DATA SUPPLIED:
━━━━━━
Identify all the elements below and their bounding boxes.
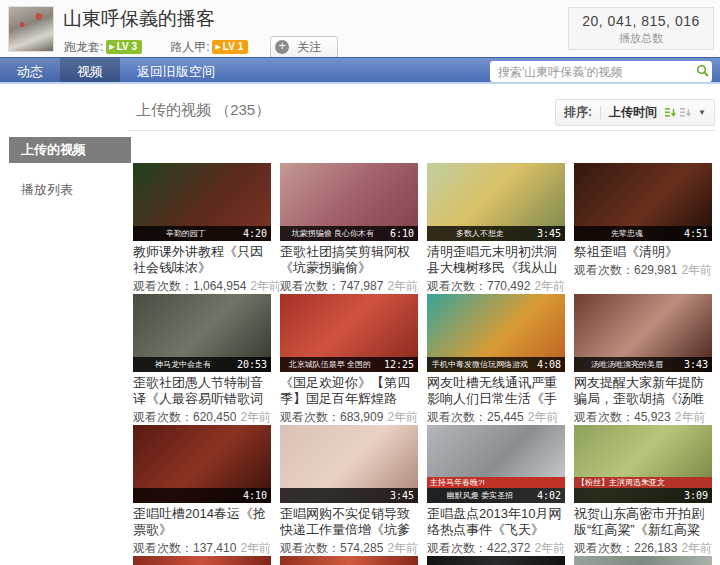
thumbnail-bottom-bar: 4:10 [133, 488, 271, 503]
sidebar-item-uploaded-videos[interactable]: 上传的视频 [9, 137, 131, 163]
video-title[interactable]: 清明歪唱元末明初洪洞县大槐树移民《我从山西来》 [427, 244, 565, 276]
video-meta: 观看次数：747,9872年前 [280, 278, 418, 295]
sort-desc-icon[interactable] [665, 107, 676, 118]
video-title[interactable]: 歪歌社团搞笑剪辑阿权《坑蒙拐骗偷》 [280, 244, 418, 276]
video-thumbnail[interactable]: 北京城队伍最早 全国的 12:25 [280, 294, 418, 372]
video-card[interactable]: 辛勤的园丁 4:20 教师课外讲教程《只因社会钱味浓》 观看次数：1,064,9… [133, 163, 271, 294]
video-duration: 6:10 [386, 228, 418, 239]
view-count: 观看次数：620,450 [133, 410, 236, 424]
video-thumbnail[interactable] [574, 556, 712, 565]
sidebar-item-playlists[interactable]: 播放列表 [9, 181, 131, 199]
video-duration: 4:51 [680, 228, 712, 239]
video-duration: 4:08 [533, 359, 565, 370]
view-count: 观看次数：770,492 [427, 279, 530, 293]
channel-title: 山東呼保義的播客 [63, 6, 215, 32]
video-meta: 观看次数：226,1832年前 [574, 540, 712, 557]
youku-play-icon: ▶ [215, 41, 220, 53]
follow-button[interactable]: + 关注 [270, 36, 338, 58]
video-card-partial[interactable] [574, 556, 712, 565]
video-duration: 3:45 [533, 228, 565, 239]
video-title[interactable]: 歪唱吐槽2014春运《抢票歌》 [133, 506, 271, 538]
video-thumbnail[interactable]: 坑蒙拐骗偷 良心你木有 6:10 [280, 163, 418, 241]
video-title[interactable]: 歪唱网购不实促销导致快递工作量倍增《坑爹双十二》 [280, 506, 418, 538]
video-thumbnail[interactable] [133, 556, 271, 565]
video-thumbnail[interactable]: 手机中毒发微信玩网络游戏 4:08 [427, 294, 565, 372]
thumbnail-caption: 先辈忠魂 [574, 228, 680, 239]
thumbnail-bottom-bar: 3:45 [280, 488, 418, 503]
video-thumbnail[interactable]: 3:45 [280, 425, 418, 503]
level-badge-orange: ▶LV 1 [212, 40, 248, 54]
video-card[interactable]: 主持马年春晚?! 幽默风趣 委实圣招 4:02 歪唱盘点2013年10月网络热点… [427, 425, 565, 556]
thumbnail-bottom-bar: 北京城队伍最早 全国的 12:25 [280, 357, 418, 372]
chevron-down-icon[interactable]: ▼ [698, 108, 706, 117]
divider [128, 130, 716, 131]
video-thumbnail[interactable]: 【粉丝】主演周迅朱亚文 3:09 [574, 425, 712, 503]
page-title: 上传的视频 （235） [136, 101, 270, 120]
view-count: 观看次数：629,981 [574, 263, 677, 277]
video-duration: 4:10 [239, 490, 271, 501]
video-duration: 4:02 [533, 490, 565, 501]
total-plays-box: 20, 041, 815, 016 播放总数 [568, 7, 714, 50]
sort-asc-icon[interactable] [680, 107, 691, 118]
tab-old-version[interactable]: 返回旧版空间 [120, 58, 232, 82]
upload-age: 2年前 [681, 541, 712, 555]
video-title[interactable]: 祝贺山东高密市开拍剧版“红高粱”《新红高粱传奇》 [574, 506, 712, 538]
video-grid: 辛勤的园丁 4:20 教师课外讲教程《只因社会钱味浓》 观看次数：1,064,9… [133, 163, 715, 565]
video-card[interactable]: 手机中毒发微信玩网络游戏 4:08 网友吐槽无线通讯严重影响人们日常生活《手机情… [427, 294, 565, 425]
sidebar: 上传的视频 播放列表 [9, 137, 131, 199]
video-title[interactable]: 网友提醒大家新年提防骗局，歪歌胡搞《汤唯被骗歌》 [574, 375, 712, 407]
video-card-partial[interactable] [133, 556, 271, 565]
video-title[interactable]: 教师课外讲教程《只因社会钱味浓》 [133, 244, 271, 276]
video-card[interactable]: 先辈忠魂 4:51 祭祖歪唱《清明》 观看次数：629,9812年前 [574, 163, 712, 294]
plus-icon: + [275, 40, 289, 54]
upload-age: 2年前 [675, 410, 706, 424]
video-title[interactable]: 歪歌社团愚人节特制音译《人最容易听错歌词终极版》 [133, 375, 271, 407]
video-thumbnail[interactable]: 多数人不想走 3:45 [427, 163, 565, 241]
upload-age: 2年前 [240, 541, 271, 555]
video-meta: 观看次数：422,3722年前 [427, 540, 565, 557]
video-card-partial[interactable] [427, 556, 565, 565]
channel-level-row: 跑龙套: ▶LV 3 路人甲: ▶LV 1 + 关注 [64, 36, 338, 58]
video-card[interactable]: 坑蒙拐骗偷 良心你木有 6:10 歪歌社团搞笑剪辑阿权《坑蒙拐骗偷》 观看次数：… [280, 163, 418, 294]
video-thumbnail[interactable] [280, 556, 418, 565]
thumbnail-caption: 汤唯汤唯漂亮的美眉 [574, 359, 680, 370]
thumbnail-caption: 手机中毒发微信玩网络游戏 [427, 359, 533, 370]
search-icon[interactable] [692, 63, 712, 81]
video-thumbnail[interactable]: 先辈忠魂 4:51 [574, 163, 712, 241]
upload-age: 2年前 [387, 279, 418, 293]
view-count: 观看次数：226,183 [574, 541, 677, 555]
video-thumbnail[interactable] [427, 556, 565, 565]
video-thumbnail[interactable]: 4:10 [133, 425, 271, 503]
video-card[interactable]: 【粉丝】主演周迅朱亚文 3:09 祝贺山东高密市开拍剧版“红高粱”《新红高粱传奇… [574, 425, 712, 556]
video-count: （235） [215, 101, 270, 118]
view-count: 观看次数：1,064,954 [133, 279, 246, 293]
video-thumbnail[interactable]: 神马龙中会走有 20:53 [133, 294, 271, 372]
video-card[interactable]: 多数人不想走 3:45 清明歪唱元末明初洪洞县大槐树移民《我从山西来》 观看次数… [427, 163, 565, 294]
video-thumbnail[interactable]: 主持马年春晚?! 幽默风趣 委实圣招 4:02 [427, 425, 565, 503]
view-count: 观看次数：45,923 [574, 410, 671, 424]
video-thumbnail[interactable]: 汤唯汤唯漂亮的美眉 3:43 [574, 294, 712, 372]
video-duration: 12:25 [380, 359, 418, 370]
channel-avatar[interactable] [8, 6, 54, 52]
video-title[interactable]: 网友吐槽无线通讯严重影响人们日常生活《手机情缘》 [427, 375, 565, 407]
video-card[interactable]: 3:45 歪唱网购不实促销导致快递工作量倍增《坑爹双十二》 观看次数：574,2… [280, 425, 418, 556]
video-card-partial[interactable] [280, 556, 418, 565]
thumbnail-bottom-bar: 神马龙中会走有 20:53 [133, 357, 271, 372]
tab-videos[interactable]: 视频 [60, 58, 120, 82]
video-card[interactable]: 北京城队伍最早 全国的 12:25 《国足欢迎你》【第四季】国足百年辉煌路《绿旋… [280, 294, 418, 425]
video-title[interactable]: 《国足欢迎你》【第四季】国足百年辉煌路《绿旋风》 [280, 375, 418, 407]
sort-control[interactable]: 排序: 上传时间 ▼ [555, 99, 715, 126]
video-duration: 4:20 [239, 228, 271, 239]
video-thumbnail[interactable]: 辛勤的园丁 4:20 [133, 163, 271, 241]
video-title[interactable]: 歪唱盘点2013年10月网络热点事件《飞天》 [427, 506, 565, 538]
search-input[interactable] [490, 65, 692, 79]
view-count: 观看次数：574,285 [280, 541, 383, 555]
video-title[interactable]: 祭祖歪唱《清明》 [574, 244, 712, 260]
thumbnail-bottom-bar: 3:09 [574, 488, 712, 503]
thumbnail-caption: 坑蒙拐骗偷 良心你木有 [280, 228, 386, 239]
video-card[interactable]: 4:10 歪唱吐槽2014春运《抢票歌》 观看次数：137,4102年前 [133, 425, 271, 556]
video-card[interactable]: 神马龙中会走有 20:53 歪歌社团愚人节特制音译《人最容易听错歌词终极版》 观… [133, 294, 271, 425]
sort-value-upload-time[interactable]: 上传时间 [609, 104, 657, 121]
tab-dynamics[interactable]: 动态 [0, 58, 60, 82]
video-card[interactable]: 汤唯汤唯漂亮的美眉 3:43 网友提醒大家新年提防骗局，歪歌胡搞《汤唯被骗歌》 … [574, 294, 712, 425]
━━━━━━
EXERCISE DIRECTIONS: Go through the entries above and report each line with the string "网友提醒大家新年提防骗局" in it.

SOLVED PROBLEM:
video-title[interactable]: 网友提醒大家新年提防骗局，歪歌胡搞《汤唯被骗歌》 [574, 375, 712, 407]
video-card[interactable]: 汤唯汤唯漂亮的美眉 3:43 网友提醒大家新年提防骗局，歪歌胡搞《汤唯被骗歌》 … [574, 294, 712, 425]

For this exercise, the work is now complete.